Modafinil increases blood flow in the brain, though not to every place. Both of your pre-frontal cortexes light up like Christmas trees on modafinil. Why does that matter? Your pre-frontal cortex is effectively the part of your brain that handles the most complex thinking and decision making. It’s the part that is most active when you judge whether or not to do something, like when you weigh the pros and cons of an action. It’s also the part of your brain that cares most about reaching goals and planning for the future.

So increased blood flow here means increased activity and that means better brain performance. Sounds like it’s starting to make sense.

Still, it’s not all entirely sunshine and roses. Modafinil actually decreased blood flow to several parts of the left side of your brain. The left side tends to be the analytical and logical side of the brain, with areas that handle maths quite well. The right side is usually the more creative side, handling abstract thought and imagination. So what does that mean for a modafinil user? You might have increased brainpower when you’re deciding how to handle a task and what to take care of next, but if you were planning on knocking out some maths assignments you might find it harder than you had hoped.

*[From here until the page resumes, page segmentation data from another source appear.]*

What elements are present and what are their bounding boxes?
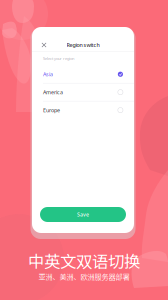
staticText: Save [77,211,89,218]
staticText: Region switch [66,42,100,49]
staticText: 亚洲、美洲、欧洲服务器部署 [38,271,130,282]
staticText: Europe [43,107,60,114]
button[interactable]: Save [40,207,126,222]
button[interactable]: Asia [32,66,134,83]
staticText: 中英文双语切换 [28,249,140,272]
button[interactable]: Close [38,38,50,52]
button[interactable]: Europe [32,101,134,119]
staticText: Select your region [43,56,74,61]
button[interactable]: America [32,84,134,101]
staticText: Asia [43,71,53,78]
staticText: America [43,89,63,96]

So, how modafinil works isn’t really such a mystery at all. It’s building up dopamine in your brain and that explains many of its active effects. The perceived increase in cognitive function can be blamed squarely on increased blood flow to the pre-frontal cortexes and their role in higher thought. The brain is a fascinating place and it just gets more interesting with modafinil. Hopefully more studies will come out revealing more of its functions.